The idea that there is no consequence for immoral action absent law presents us with a contradiction; this contradiction is “resolved” by rejecting morality entirely, and replacing it with legality. Here is the contradiction: by asserting that there is no negative consequence for immoral action, an immoral action can no longer be defined as immoral. You see, in ethics, it is axiomatic that action and consequence are corollary, yet the law “splits” this corollary by making action a function of moral ethics and consequence a function of legal ethics. But morality and legality are two completely distinct ethical systems, each with its own very specific premises and corollaries and conclusions, and, most importantly, its own metaphysical foundation. (Morality is based upon will and choice, its metaphysics are individualist; legality is based upon authority and coercive force, its metaphysics are collectivist). They simply cannot be merged/integrated in any rational or efficacious way. So what happens is that morality by default becomes merely propagandistic conveyance for the implementation of legality, whereupon morality is discarded by the Authority (ruling class) and replaced with legality as the author and arbiter of the ethical value of both action and consequence. And this is done quite naturally, and is not necessarily consciously conceived by those arguing for the State and the Rule of Law or the ruling class. For as soon as we assume and accept that consequence must be a function of the law, then it becomes impossible to determine the ethical value of an action without also appealing to the law; and this is due to the inherent mutual exclusivity between legal ethics and moral ethics. This is the nature of ethics.
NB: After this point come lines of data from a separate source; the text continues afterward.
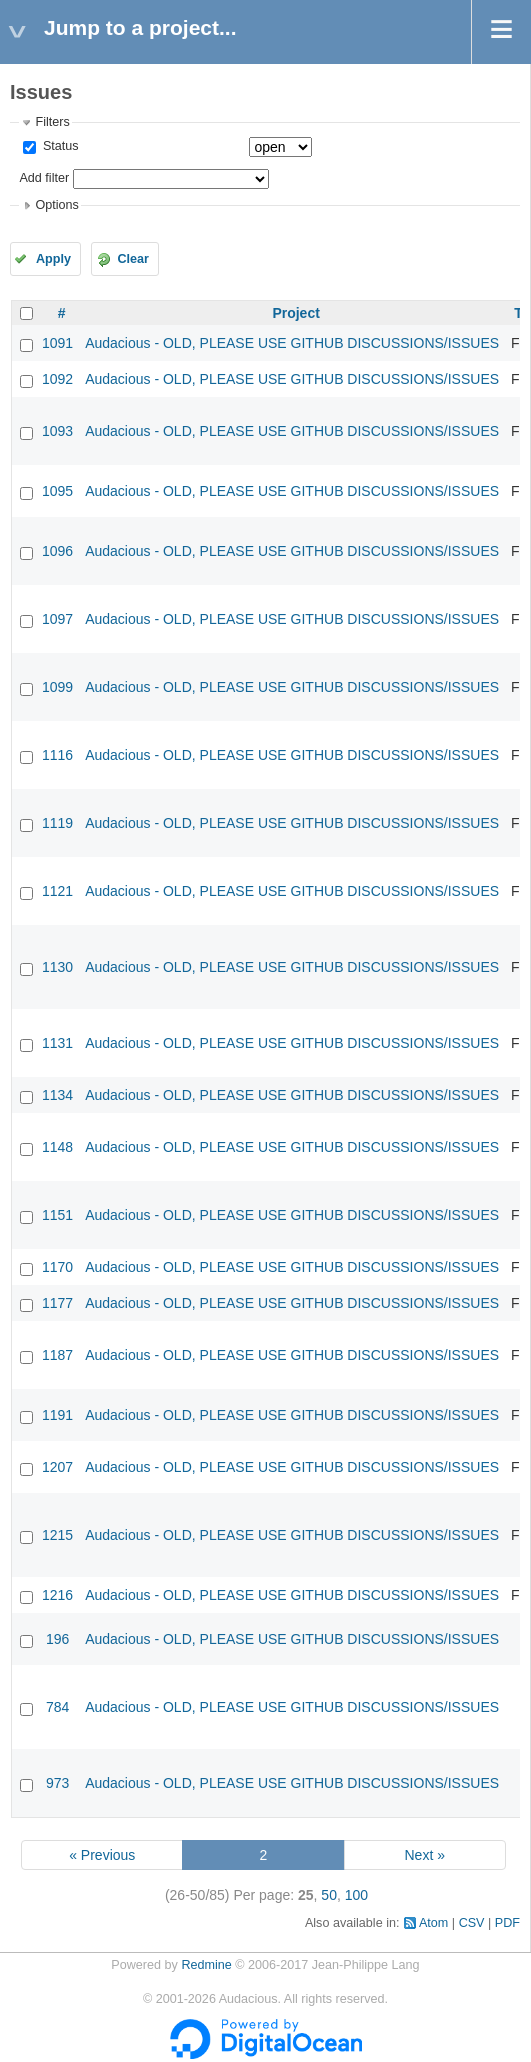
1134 (57, 1095)
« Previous (102, 1855)
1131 (57, 1043)
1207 (57, 1467)
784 (57, 1707)
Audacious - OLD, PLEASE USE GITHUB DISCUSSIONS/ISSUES (292, 343)
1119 (57, 823)
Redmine (206, 1965)
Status (58, 146)
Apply (53, 259)
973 (57, 1783)
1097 (57, 619)
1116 (57, 755)
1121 (57, 891)
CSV (472, 1923)
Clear (133, 259)
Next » (424, 1855)
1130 (57, 967)
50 (329, 1895)
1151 (57, 1215)
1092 (57, 379)
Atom (433, 1923)
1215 (57, 1535)
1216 (57, 1595)
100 (356, 1895)
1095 (57, 491)
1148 (57, 1147)
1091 (57, 343)
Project (295, 313)
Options (56, 205)
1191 (57, 1415)
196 (57, 1639)
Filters (52, 122)
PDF (507, 1923)
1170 (57, 1267)
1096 (57, 551)
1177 (57, 1303)
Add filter (44, 178)
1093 (57, 431)
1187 (57, 1355)
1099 (57, 687)
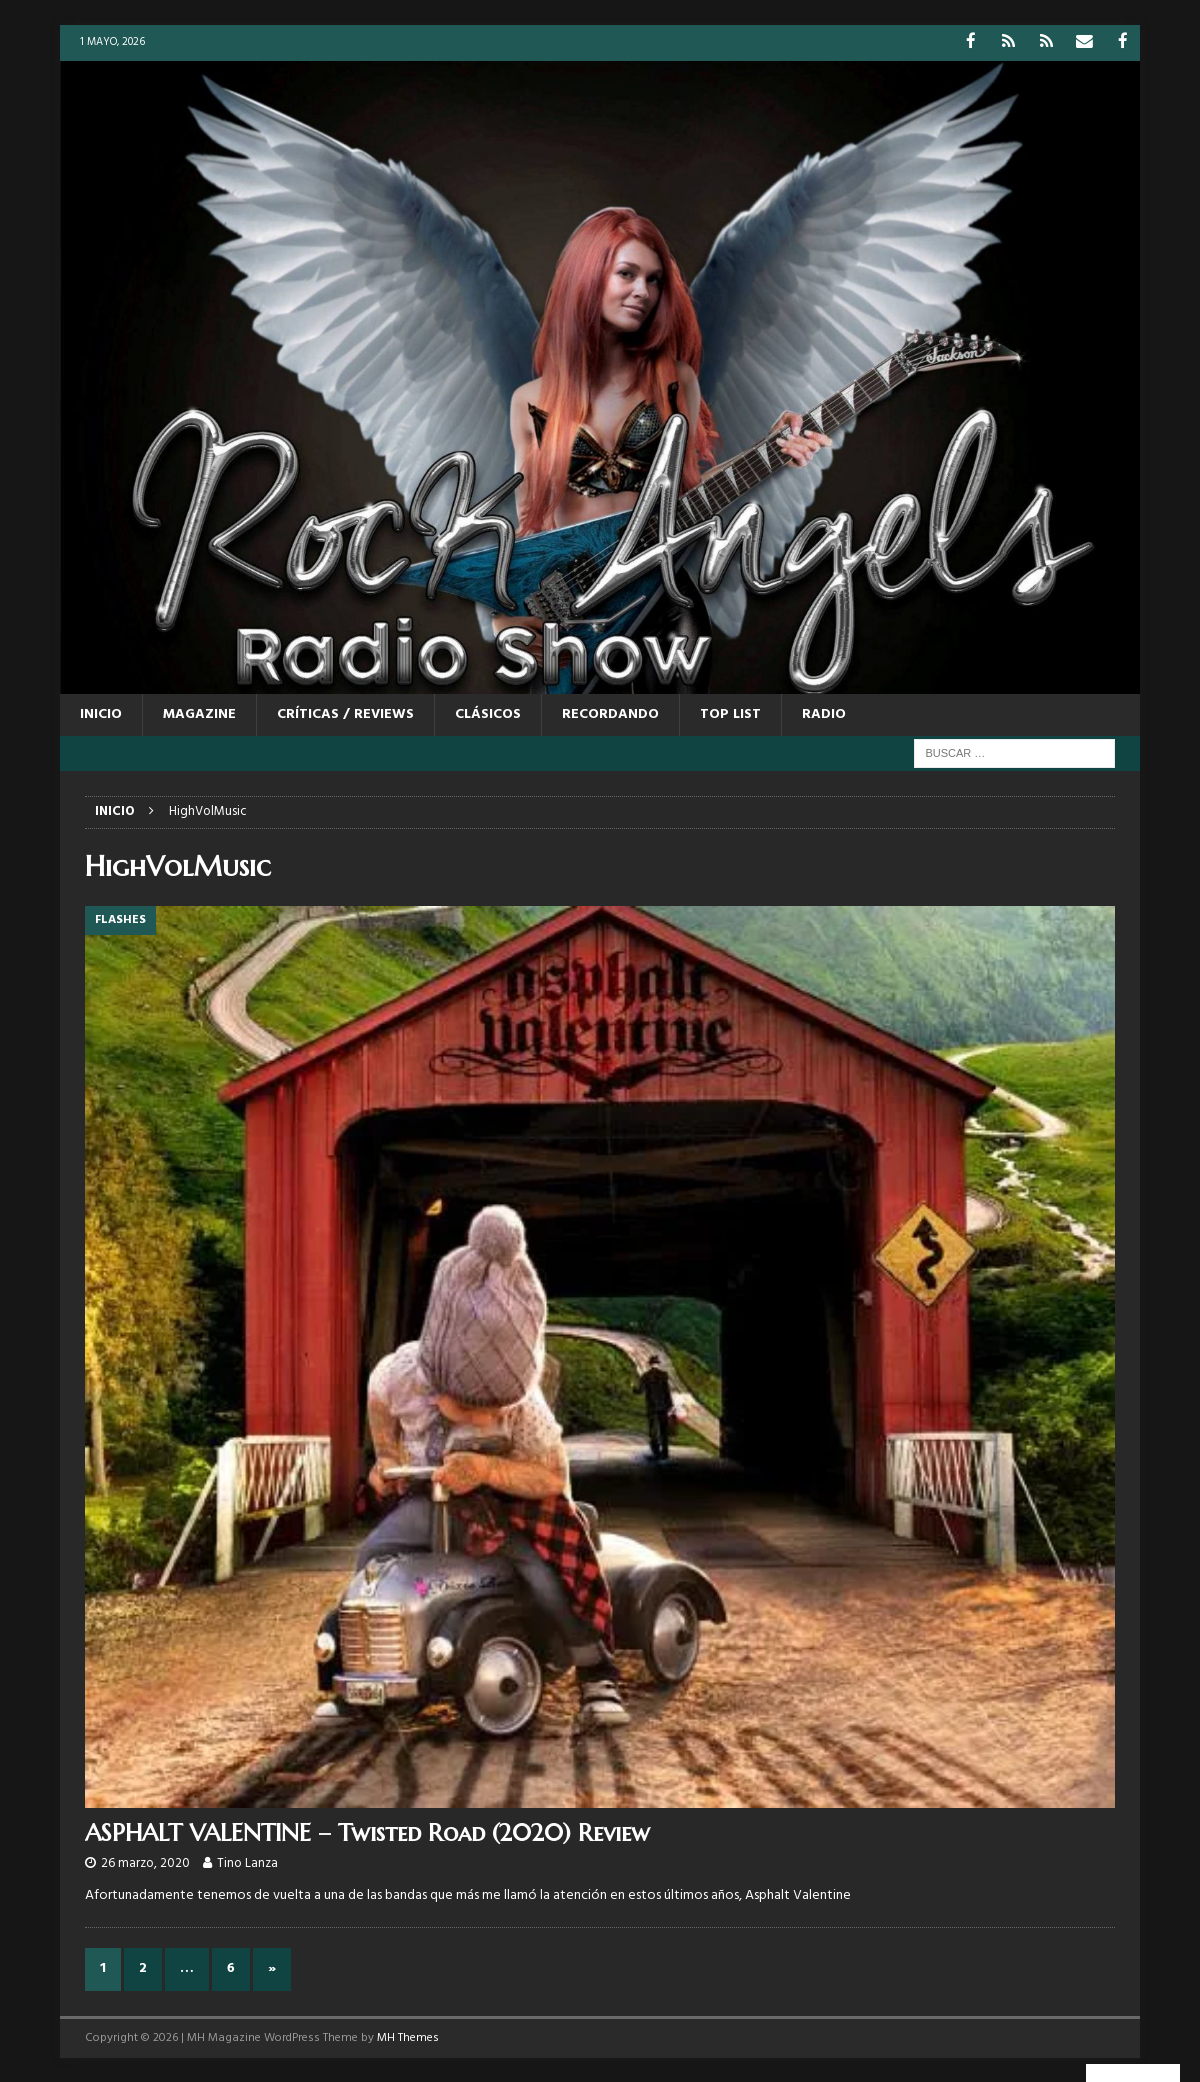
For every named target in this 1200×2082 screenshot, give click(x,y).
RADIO (824, 713)
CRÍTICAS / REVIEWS (345, 713)
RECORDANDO (610, 713)
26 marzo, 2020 (145, 1862)
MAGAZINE (199, 713)
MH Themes (408, 2036)
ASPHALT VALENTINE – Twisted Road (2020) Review (367, 1832)
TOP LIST (730, 713)
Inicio (101, 713)
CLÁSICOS (488, 713)
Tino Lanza (247, 1862)
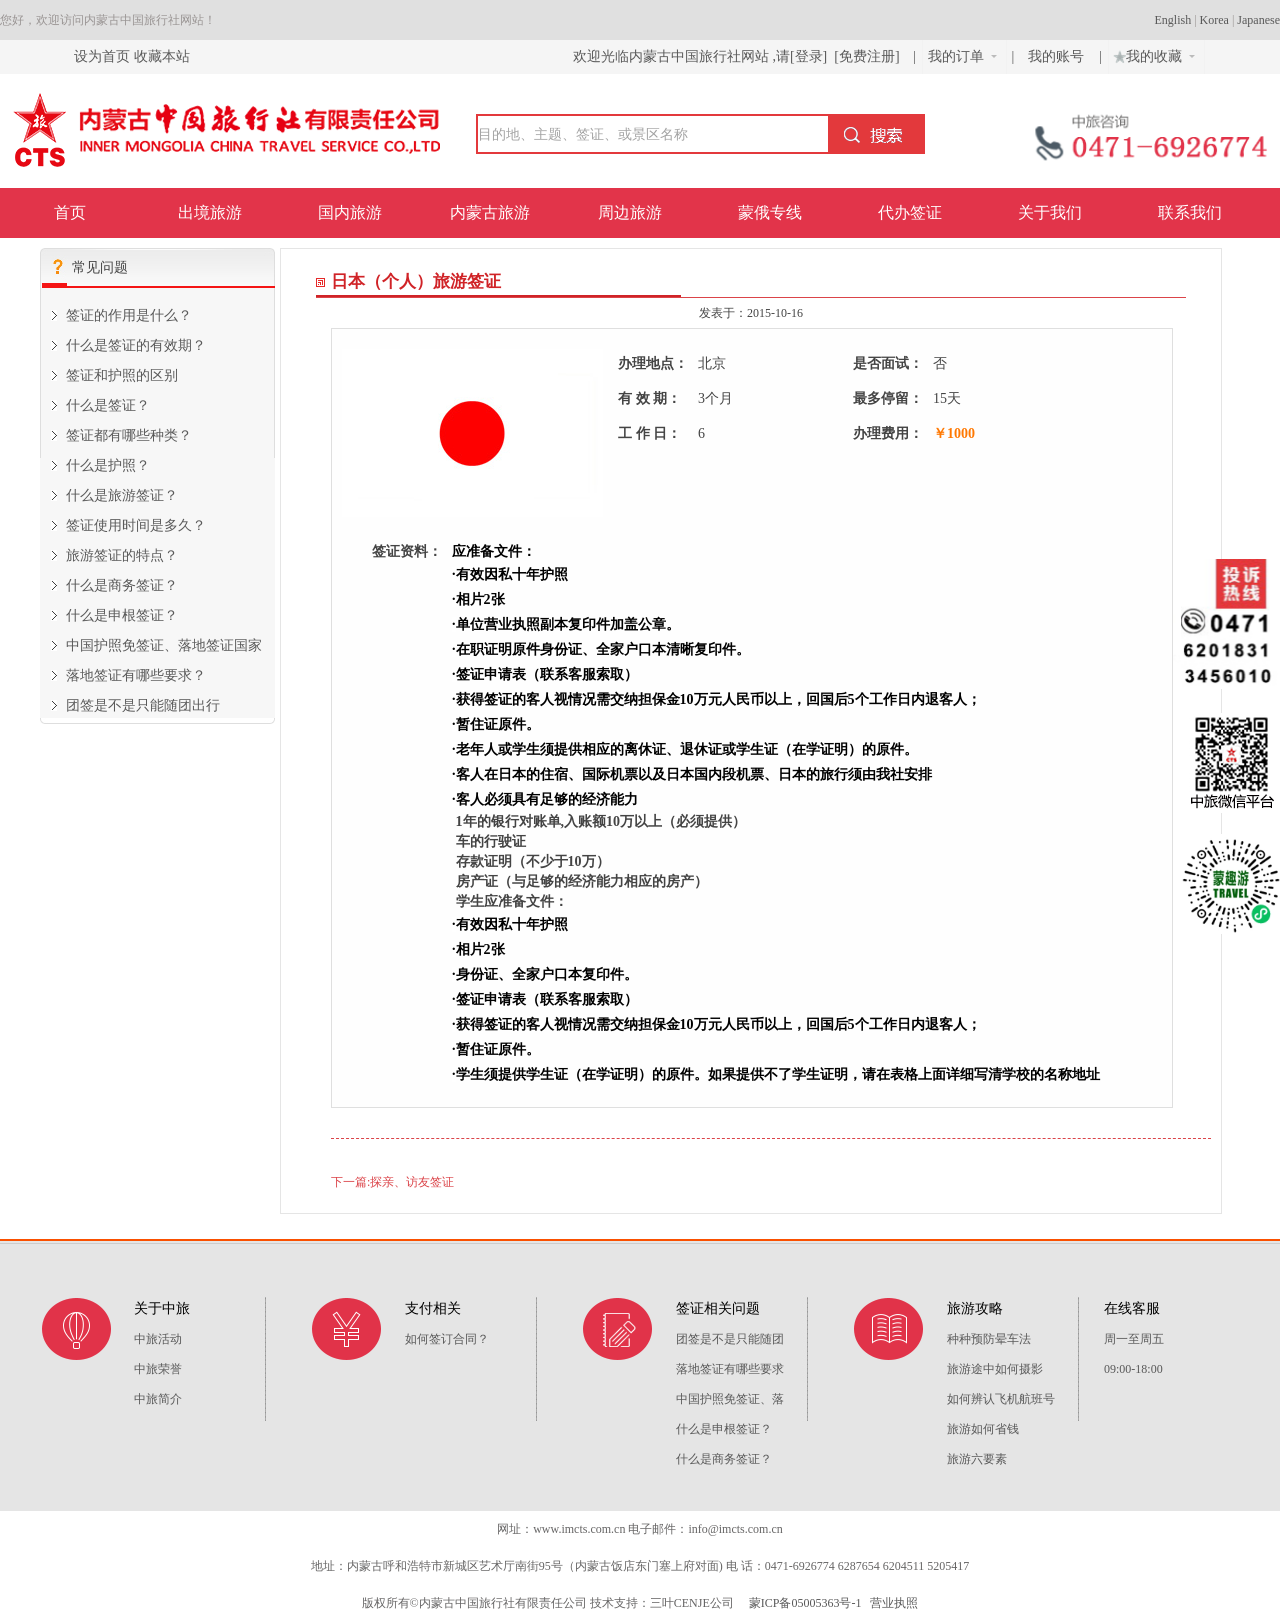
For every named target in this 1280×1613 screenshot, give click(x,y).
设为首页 (102, 56)
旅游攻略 (975, 1308)
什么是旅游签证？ (122, 495)
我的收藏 (1152, 54)
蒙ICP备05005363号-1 (804, 1603)
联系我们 (1190, 212)
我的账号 (1058, 56)
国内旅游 (350, 212)
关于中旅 (162, 1308)
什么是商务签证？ (122, 585)
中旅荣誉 (158, 1369)
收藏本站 (162, 56)
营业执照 (894, 1603)
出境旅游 (210, 212)
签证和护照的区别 (122, 375)
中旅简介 (158, 1399)
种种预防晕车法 (989, 1339)
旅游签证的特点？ (122, 555)
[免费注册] (867, 56)
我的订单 (962, 56)
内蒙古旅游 (490, 212)
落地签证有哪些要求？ (136, 675)
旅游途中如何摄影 (995, 1369)
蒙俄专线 (770, 212)
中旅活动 (158, 1339)
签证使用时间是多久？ (136, 525)
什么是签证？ (108, 405)
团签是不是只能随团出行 (143, 705)
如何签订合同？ (447, 1339)
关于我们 (1050, 212)
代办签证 (910, 212)
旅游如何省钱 (983, 1429)
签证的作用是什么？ (129, 315)
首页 (70, 212)
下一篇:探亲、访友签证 (392, 1182)
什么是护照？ (108, 465)
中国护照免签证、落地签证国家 (164, 645)
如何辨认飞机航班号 (1001, 1399)
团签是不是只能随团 (730, 1339)
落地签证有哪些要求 (730, 1369)
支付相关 (433, 1308)
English (1173, 20)
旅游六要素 (977, 1459)
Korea (1214, 20)
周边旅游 (630, 212)
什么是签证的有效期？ (136, 345)
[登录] (808, 56)
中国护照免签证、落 (730, 1399)
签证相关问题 (718, 1308)
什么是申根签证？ (122, 615)
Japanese (1258, 20)
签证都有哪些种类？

All of this being the case, in response to the question at the top of this article, we are forced to reply as follows:

Wihout law, why should we think that evil action X is in fact evil? In other words, how do we know that action X, or engaging in action X, is a bad thing?

The answer is of course that we do not; we cannot. Because by asking the question we necessarily concede that legality, not morality, is the only relevant and possible ethical system. Outside of the law, there is no ethic. Any action outside the law cannot by definition be called illegal, and thus it cannot be called unethical, and thus it cannot be called “bad”. The law, in accordance with the logical rules of ethics, is both prescriptive and proscriptive. It dictates which actions are good or bad (or said another way, it dictates the goodness or badness value of a given action) and it dicatates the consequences for actions. The law declares what you must do and what you must not (which is fundamentally oxymoronic, because one cannot do a “not”….so the law fundamentally dicates all behavior at root). And this is why law has nothing at all to do with choice and will. Human action is fundametally driven by individual will. But will is not recogniznzed by law, which by nature is coercive, not cooperative, which is why as time goes by, the law—the State, the Ruling Class—becomes more and more oppressive; it smothers humanity, it does not, and cannot, free it. The nature of the law is to dictate, not emancipate. Law rejects human choice and will, it does not provide some kind of cohesive and moral context for them. The “freeing power of democratic law” is just lie you have been told to make you more amenable to the whims of the ruling class, nothing more. You are coerced by very persuasive, euphonious, idealistic indoctrination, which is much cheaper and more profitable than state terrorism, gulags, guillotines, death squads, and gas chambers, and less messy as well. The chattel bear more service and substance if they walk willingly to their cages and pastures than if they struggle or try to run away. Though terror, gulags, guillotines, death squads, and gas chambers, or some manifestation thereof, will eventually appear no matter how ostensibly democratic a system is…and there are reasons for this, but they are a subject for another article.

Finally, I will end with this:

The law does not provide a context for the implementation of efficacious morality. Law is, according to the ethics of morality, entirely opposed to moral behavior.

In other words, the law is categorically immoral.